Description: Rosemary essential oil is obtained from the leaves and stems of Rosemary (Rosmarinus officinalis) through steam distillation. The yield of essential oil from the plant material is between 1 and 3%.
Special Characteristics: Rosemary essential oil is a fluid, colorless to yellowish, and sometimes even greenish liquid. It has a spicy, invigorating, and characteristic herbal scent. Rosemary essential oil easily dissolves in alcohol (1:1, ethanol), vegetable oils, and other essential oils. It is almost insoluble in water.
The main constituents are camphor and verbenone. Other components such as pinene, alpha-terpineol, limonene, cariofilene, myrcene, p-cymene, and cineole are present in smaller concentrations.
Chemotype: Depending on the environment and cultivation conditions, Rosemary can produce various natural components leading to oils with different aromas and therapeutic benefits. Plants producing oils with different chemical compositions are characterized by their chemotype. Essentially, the chemotype defines the component found in the highest concentration in the oil. The specific Rosemary essential oil is defined by the chemotype ct. Borneol-Camphor, indicating that camphor is the dominant component.

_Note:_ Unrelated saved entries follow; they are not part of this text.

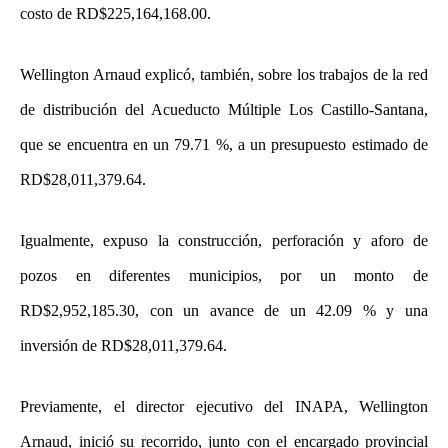
costo de RD$225,164,168.00.
Wellington Arnaud explicó, también, sobre los trabajos de la red
de distribución del Acueducto Múltiple Los Castillo-Santana,
que se encuentra en un 79.71 %, a un presupuesto estimado de
RD$28,011,379.64.
Igualmente, expuso la construcción, perforación y aforo de
pozos en diferentes municipios, por un monto de
RD$2,952,185.30, con un avance de un 42.09 % y una
inversión de RD$28,011,379.64.
Previamente, el director ejecutivo del INAPA, Wellington
Arnaud, inició su recorrido, junto con el encargado provincial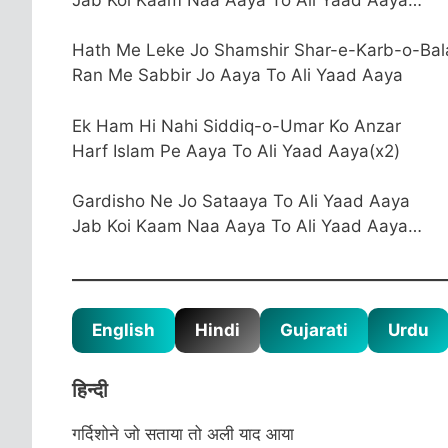
Hath Me Leke Jo Shamshir Shar-e-Karb-o-Bal
Ran Me Sabbir Jo Aaya To Ali Yaad Aaya
Ek Ham Hi Nahi Siddiq-o-Umar Ko Anzar
Harf Islam Pe Aaya To Ali Yaad Aaya(x2)
Gardisho Ne Jo Sataaya To Ali Yaad Aaya
Jab Koi Kaam Naa Aaya To Ali Yaad Aaya…
English
Hindi
Gujarati
Urdu
हिन्दी
गर्दिशोने जो सताया तो अली याद आया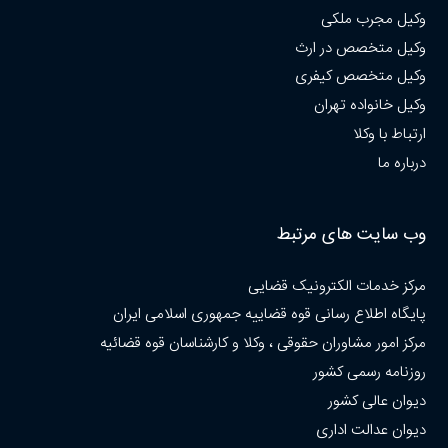
وکیل مجرب ملکی
وکیل متخصص در ارث
وکیل متخصص کیفری
وکیل خانواده تهران
ارتباط با وکلا
درباره ما
وب سایت های مرتبط
مرکز خدمات الکترونیک قضایی
پایگاه اطلاع رسانی قوه قضاییه جمهوری اسلامی ایران
مرکز امور مشاوران حقوقی ، وکلا و کارشناسان قوه قضائیه
روزنامه رسمی کشور
دیوان عالی کشور
دیوان عدالت اداری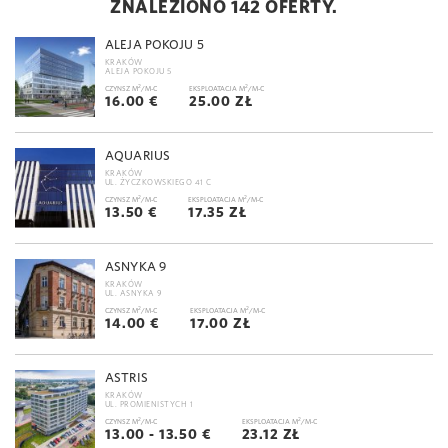
ZNALEZIONO 142 OFERTY.
ALEJA POKOJU 5
KRAKÓW
ALEJA POKOJU 5
2
2
CZYNSZ M
/M-C
EKSPLOATACJA M
/M-C
16.00 €
25.00 ZŁ
AQUARIUS
KRAKÓW
UL. ŻYCZKOWSKIEGO 41 C
2
2
CZYNSZ M
/M-C
EKSPLOATACJA M
/M-C
13.50 €
17.35 ZŁ
ASNYKA 9
KRAKÓW
UL. ASNYKA 9
2
2
CZYNSZ M
/M-C
EKSPLOATACJA M
/M-C
14.00 €
17.00 ZŁ
ASTRIS
KRAKÓW
UL. PROMIENISTYCH 1
2
2
CZYNSZ M
/M-C
EKSPLOATACJA M
/M-C
13.00 - 13.50 €
23.12 ZŁ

Applications in Cosmetics: Due to its dominant component, camphor, Rosemary essential oil ct. Borneol-Camphor appears to help improve blood circulation and respiratory function while relieving muscle pain. It supports the digestive and musculoskeletal systems and is considered diuretic and decongestant. It also improves neuralgia, migraines, dysmenorrhea, and amenorrhea. It is widely known for its use in hair care products, reducing dandruff and oily hair.
In aromatherapy, the invigorating aroma of Rosemary essential oil is used against general lack of concentration and a feeling of weakness.
CAUTION: Always use diluted in a carrier oil or other solvent.